[Exercise]
Please say how many lines in the records below contain the word "carpale", giving the number alone.

[Source data]
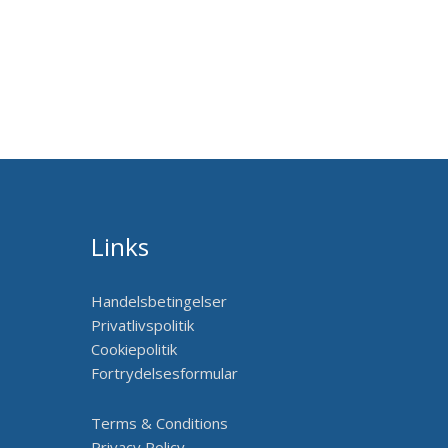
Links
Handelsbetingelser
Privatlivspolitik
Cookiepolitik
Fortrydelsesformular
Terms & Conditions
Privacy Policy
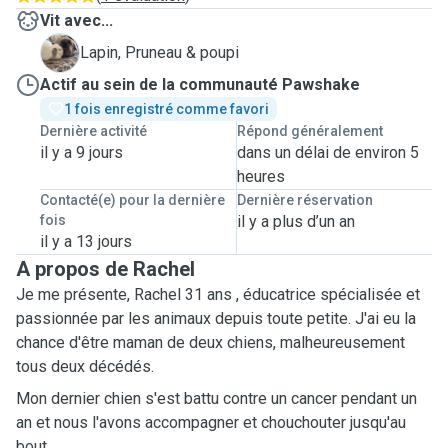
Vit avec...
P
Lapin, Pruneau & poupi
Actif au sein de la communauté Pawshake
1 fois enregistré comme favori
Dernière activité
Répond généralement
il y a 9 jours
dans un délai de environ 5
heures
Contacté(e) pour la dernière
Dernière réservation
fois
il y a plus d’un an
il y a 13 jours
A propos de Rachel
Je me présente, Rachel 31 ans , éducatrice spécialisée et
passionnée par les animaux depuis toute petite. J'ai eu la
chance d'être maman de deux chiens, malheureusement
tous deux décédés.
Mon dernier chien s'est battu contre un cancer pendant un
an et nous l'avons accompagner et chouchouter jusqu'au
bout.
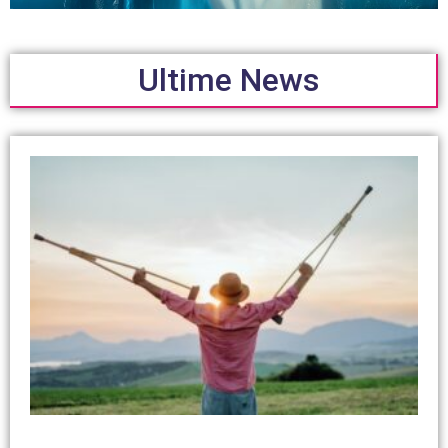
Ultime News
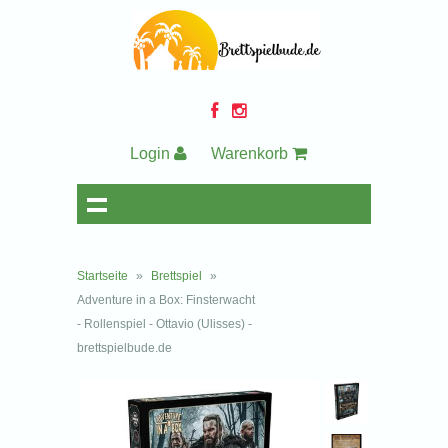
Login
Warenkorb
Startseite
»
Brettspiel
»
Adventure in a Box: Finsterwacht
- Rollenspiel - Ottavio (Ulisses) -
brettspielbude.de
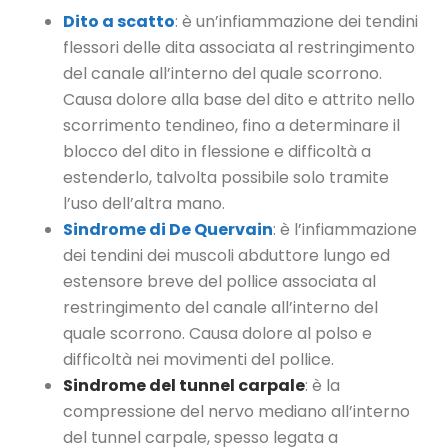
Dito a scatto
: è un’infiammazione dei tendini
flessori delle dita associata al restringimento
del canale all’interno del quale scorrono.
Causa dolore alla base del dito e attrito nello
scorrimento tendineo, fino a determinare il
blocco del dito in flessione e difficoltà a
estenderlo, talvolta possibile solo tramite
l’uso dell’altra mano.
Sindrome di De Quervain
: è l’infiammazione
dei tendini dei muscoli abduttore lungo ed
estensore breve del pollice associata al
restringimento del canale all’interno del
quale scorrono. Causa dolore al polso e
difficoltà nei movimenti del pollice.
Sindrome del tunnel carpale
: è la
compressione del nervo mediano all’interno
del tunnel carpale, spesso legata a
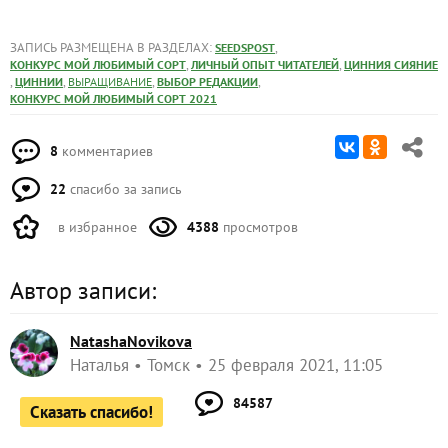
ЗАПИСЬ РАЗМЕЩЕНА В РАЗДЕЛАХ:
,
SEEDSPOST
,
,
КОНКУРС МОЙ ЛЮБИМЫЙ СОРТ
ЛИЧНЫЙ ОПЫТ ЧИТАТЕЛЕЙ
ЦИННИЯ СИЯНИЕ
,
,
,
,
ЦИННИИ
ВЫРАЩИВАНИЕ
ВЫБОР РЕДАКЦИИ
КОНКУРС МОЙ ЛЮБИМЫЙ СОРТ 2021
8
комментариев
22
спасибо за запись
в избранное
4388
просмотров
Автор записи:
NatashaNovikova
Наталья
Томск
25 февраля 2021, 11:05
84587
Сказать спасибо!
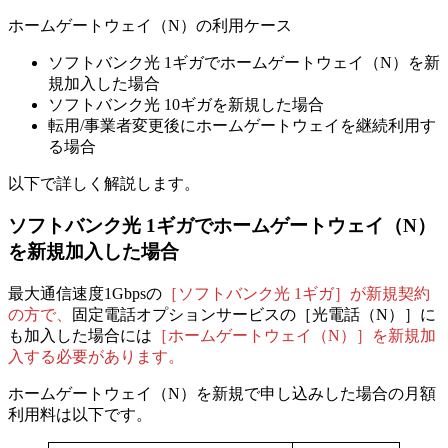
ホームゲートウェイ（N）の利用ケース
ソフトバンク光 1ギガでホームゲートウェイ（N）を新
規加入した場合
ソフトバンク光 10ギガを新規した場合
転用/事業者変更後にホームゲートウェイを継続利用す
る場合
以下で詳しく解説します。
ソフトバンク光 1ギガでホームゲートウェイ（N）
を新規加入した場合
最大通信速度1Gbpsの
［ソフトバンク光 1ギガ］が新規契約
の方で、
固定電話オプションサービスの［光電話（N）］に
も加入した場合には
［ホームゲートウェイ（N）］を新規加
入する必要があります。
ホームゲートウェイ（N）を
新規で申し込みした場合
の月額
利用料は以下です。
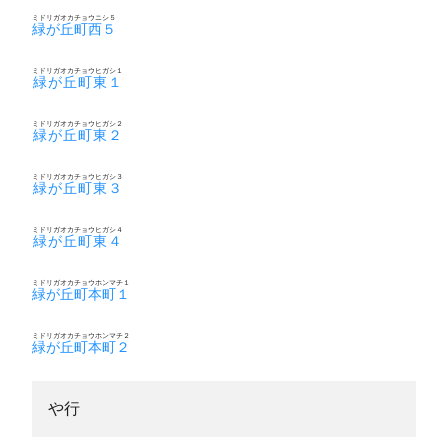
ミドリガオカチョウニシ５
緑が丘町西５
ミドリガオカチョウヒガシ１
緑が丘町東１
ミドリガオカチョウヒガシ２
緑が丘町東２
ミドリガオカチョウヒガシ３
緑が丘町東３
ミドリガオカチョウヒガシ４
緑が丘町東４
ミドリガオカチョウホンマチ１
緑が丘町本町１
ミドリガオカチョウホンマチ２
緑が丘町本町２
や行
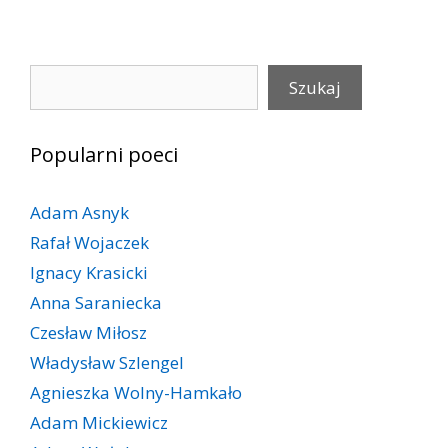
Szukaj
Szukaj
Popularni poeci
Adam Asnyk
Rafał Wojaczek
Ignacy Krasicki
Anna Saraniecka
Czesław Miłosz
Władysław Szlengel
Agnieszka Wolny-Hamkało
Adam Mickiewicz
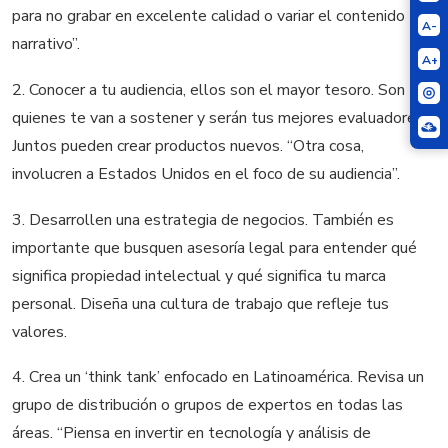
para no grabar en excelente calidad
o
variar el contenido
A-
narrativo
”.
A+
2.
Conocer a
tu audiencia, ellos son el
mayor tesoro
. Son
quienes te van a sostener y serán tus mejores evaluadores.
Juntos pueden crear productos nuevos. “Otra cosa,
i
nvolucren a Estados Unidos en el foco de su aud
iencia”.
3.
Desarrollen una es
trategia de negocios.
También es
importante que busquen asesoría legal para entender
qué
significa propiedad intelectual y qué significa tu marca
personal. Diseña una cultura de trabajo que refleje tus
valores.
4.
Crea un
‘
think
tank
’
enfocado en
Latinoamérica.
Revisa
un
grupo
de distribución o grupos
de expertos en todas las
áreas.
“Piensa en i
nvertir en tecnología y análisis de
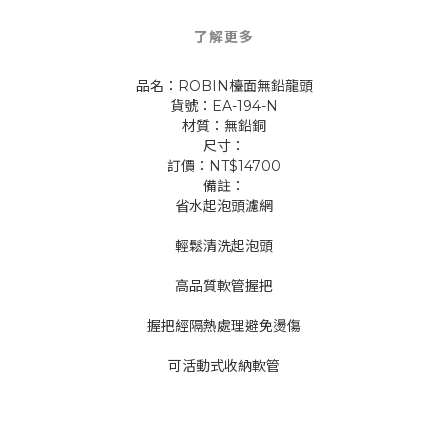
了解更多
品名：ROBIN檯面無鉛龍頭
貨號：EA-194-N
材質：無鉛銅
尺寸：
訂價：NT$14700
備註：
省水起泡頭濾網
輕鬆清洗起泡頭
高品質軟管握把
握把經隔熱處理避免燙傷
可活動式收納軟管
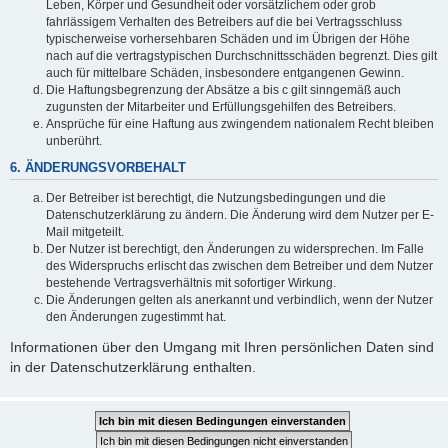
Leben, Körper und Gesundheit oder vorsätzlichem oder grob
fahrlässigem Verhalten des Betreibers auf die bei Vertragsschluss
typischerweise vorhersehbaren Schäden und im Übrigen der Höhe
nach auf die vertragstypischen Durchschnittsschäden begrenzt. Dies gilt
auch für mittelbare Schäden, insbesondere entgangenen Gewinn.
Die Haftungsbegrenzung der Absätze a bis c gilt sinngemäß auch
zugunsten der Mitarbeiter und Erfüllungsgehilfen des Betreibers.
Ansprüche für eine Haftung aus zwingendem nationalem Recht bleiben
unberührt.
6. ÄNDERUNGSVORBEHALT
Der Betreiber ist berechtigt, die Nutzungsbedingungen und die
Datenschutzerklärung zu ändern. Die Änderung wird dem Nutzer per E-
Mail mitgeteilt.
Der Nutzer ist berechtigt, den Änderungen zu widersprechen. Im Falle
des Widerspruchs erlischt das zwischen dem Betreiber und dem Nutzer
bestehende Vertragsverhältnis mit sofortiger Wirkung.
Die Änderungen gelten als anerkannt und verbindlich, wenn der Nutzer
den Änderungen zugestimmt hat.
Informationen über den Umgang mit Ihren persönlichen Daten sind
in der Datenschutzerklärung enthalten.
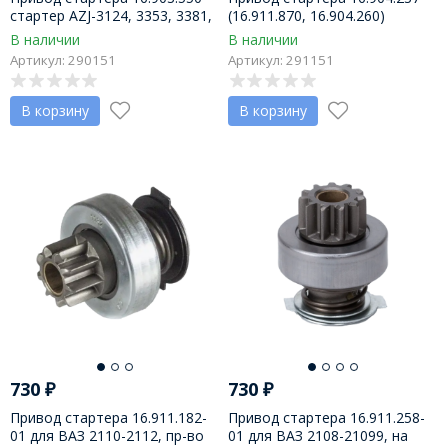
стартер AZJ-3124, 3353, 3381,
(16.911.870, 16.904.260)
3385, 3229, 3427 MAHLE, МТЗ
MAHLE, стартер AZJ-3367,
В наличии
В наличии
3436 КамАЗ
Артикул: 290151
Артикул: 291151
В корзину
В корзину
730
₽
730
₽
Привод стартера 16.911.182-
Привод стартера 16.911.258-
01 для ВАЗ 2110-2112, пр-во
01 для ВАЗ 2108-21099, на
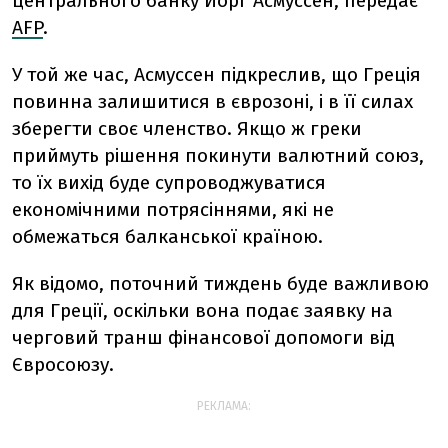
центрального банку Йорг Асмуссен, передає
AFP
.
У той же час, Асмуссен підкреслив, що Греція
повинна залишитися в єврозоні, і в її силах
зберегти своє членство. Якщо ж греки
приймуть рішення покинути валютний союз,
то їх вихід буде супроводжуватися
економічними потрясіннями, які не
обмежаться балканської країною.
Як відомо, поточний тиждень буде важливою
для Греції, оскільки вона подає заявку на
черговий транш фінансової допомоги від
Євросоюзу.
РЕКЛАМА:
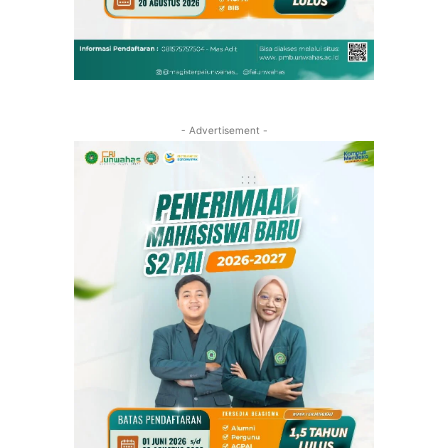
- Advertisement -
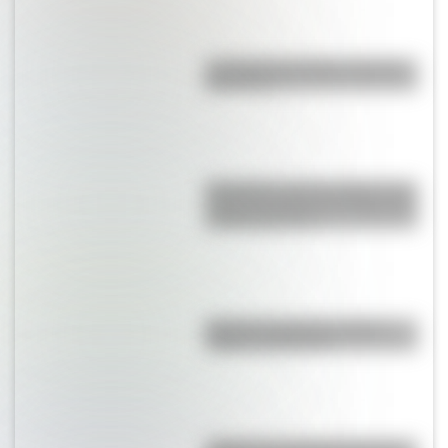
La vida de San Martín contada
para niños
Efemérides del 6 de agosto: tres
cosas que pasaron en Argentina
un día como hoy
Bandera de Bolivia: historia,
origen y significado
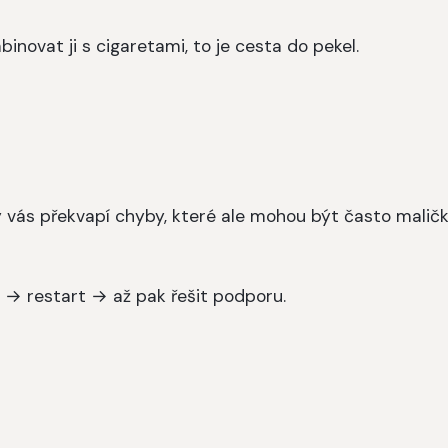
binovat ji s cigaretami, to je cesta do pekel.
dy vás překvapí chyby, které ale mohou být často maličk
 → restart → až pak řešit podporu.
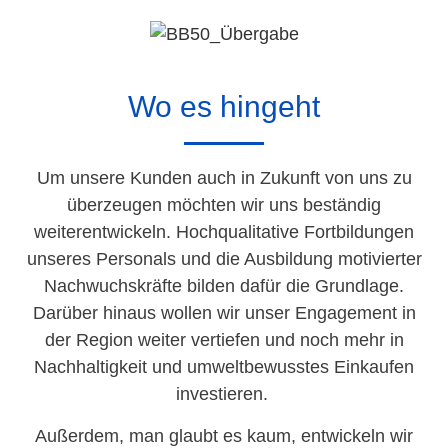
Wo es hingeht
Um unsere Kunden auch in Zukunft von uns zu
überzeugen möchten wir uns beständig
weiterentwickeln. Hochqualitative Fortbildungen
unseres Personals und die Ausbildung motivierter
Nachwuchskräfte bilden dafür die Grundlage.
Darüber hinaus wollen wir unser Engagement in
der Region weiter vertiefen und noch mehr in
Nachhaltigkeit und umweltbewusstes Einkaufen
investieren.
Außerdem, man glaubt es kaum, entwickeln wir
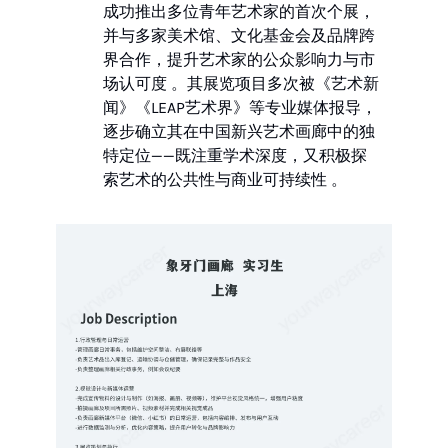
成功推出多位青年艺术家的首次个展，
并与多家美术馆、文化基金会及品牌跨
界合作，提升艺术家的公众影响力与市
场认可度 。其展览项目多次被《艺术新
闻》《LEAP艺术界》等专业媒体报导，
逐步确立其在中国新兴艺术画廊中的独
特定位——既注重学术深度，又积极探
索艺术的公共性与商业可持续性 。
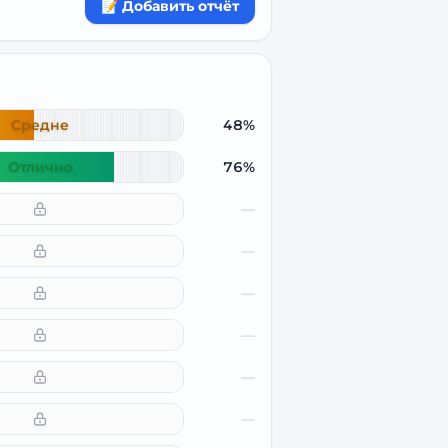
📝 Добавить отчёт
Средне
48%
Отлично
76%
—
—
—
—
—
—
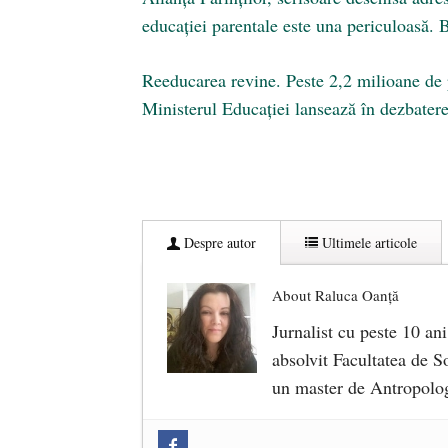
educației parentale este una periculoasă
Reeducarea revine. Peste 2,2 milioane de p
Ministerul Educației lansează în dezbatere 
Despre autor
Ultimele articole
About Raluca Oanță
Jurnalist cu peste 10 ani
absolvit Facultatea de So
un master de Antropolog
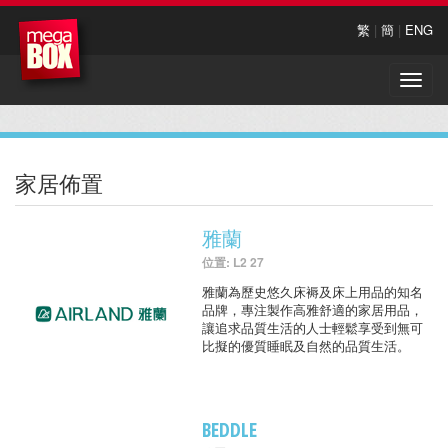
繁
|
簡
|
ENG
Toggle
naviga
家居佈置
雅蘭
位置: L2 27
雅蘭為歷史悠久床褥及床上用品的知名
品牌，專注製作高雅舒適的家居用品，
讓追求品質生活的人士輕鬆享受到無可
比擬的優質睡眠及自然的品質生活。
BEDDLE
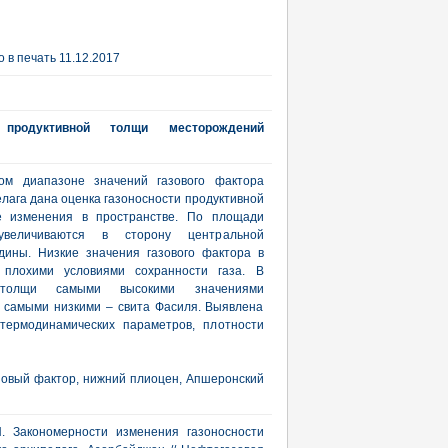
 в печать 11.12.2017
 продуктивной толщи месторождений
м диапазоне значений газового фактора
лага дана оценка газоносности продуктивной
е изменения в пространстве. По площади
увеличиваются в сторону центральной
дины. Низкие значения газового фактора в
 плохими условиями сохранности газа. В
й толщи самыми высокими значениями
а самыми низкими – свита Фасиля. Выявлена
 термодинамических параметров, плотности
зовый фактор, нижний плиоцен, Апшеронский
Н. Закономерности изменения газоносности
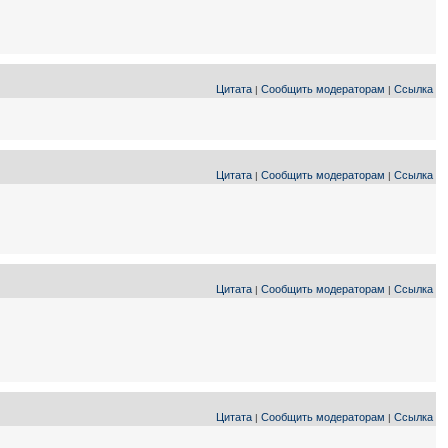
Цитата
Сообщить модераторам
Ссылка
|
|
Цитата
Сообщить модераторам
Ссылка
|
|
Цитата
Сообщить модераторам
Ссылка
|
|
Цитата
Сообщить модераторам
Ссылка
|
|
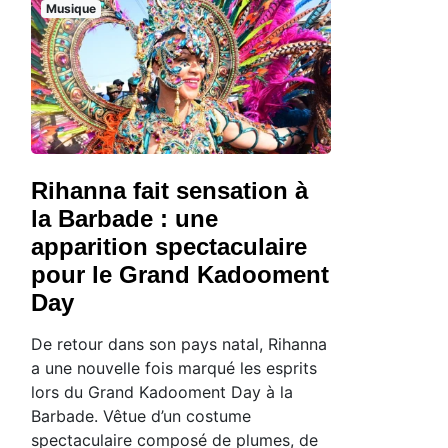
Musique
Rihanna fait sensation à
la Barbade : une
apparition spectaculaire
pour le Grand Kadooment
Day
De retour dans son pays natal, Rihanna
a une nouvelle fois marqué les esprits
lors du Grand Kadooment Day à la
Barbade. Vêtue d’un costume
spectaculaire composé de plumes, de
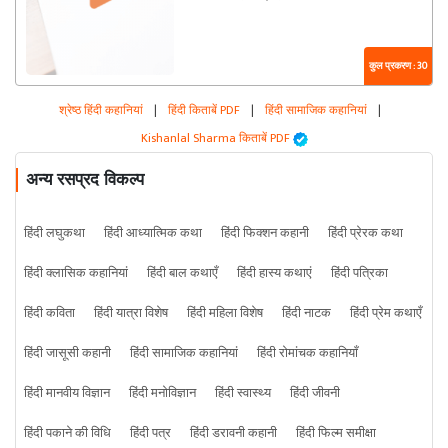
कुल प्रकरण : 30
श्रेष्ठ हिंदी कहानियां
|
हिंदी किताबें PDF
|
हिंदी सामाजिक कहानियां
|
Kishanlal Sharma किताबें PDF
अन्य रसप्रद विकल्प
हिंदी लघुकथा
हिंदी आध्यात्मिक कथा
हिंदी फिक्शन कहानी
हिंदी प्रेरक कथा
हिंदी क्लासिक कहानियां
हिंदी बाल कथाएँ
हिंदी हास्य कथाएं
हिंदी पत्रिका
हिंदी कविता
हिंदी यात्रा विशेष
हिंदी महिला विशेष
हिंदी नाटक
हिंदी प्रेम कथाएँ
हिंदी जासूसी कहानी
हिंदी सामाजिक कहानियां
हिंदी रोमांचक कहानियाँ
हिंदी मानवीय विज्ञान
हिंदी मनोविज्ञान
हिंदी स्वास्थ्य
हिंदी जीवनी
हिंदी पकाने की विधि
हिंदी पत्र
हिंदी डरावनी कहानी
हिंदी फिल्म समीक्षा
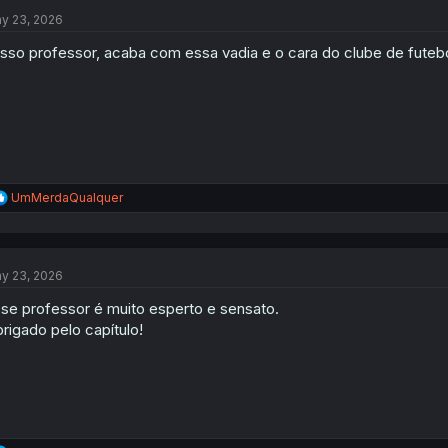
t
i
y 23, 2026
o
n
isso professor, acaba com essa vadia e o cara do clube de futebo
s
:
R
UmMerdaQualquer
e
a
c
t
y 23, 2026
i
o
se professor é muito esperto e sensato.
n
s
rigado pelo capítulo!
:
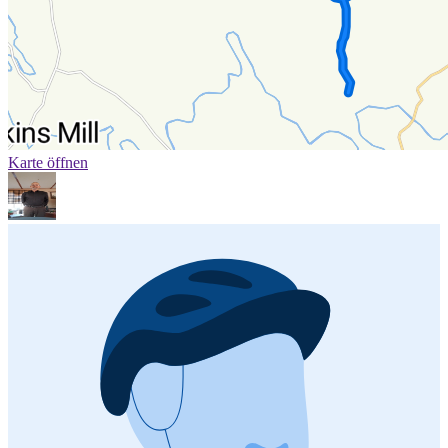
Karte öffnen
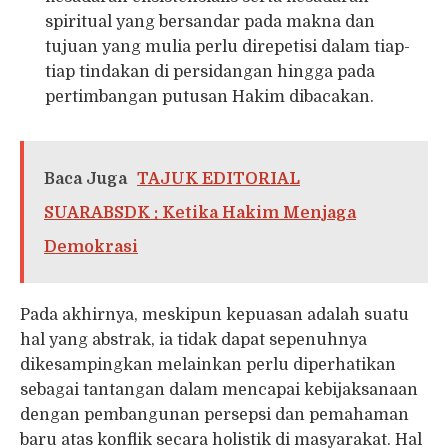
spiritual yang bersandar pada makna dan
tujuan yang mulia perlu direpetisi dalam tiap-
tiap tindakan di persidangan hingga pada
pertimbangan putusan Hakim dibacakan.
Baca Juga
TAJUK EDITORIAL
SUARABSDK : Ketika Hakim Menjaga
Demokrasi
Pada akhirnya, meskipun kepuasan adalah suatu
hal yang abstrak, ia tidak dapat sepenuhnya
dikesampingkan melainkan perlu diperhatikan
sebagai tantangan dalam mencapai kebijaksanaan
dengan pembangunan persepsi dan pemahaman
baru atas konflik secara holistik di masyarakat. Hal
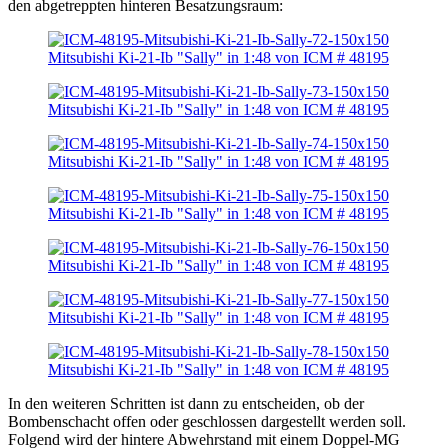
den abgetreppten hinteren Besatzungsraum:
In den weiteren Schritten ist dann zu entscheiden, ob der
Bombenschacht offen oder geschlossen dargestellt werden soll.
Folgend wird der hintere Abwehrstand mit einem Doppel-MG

[The completed task]
2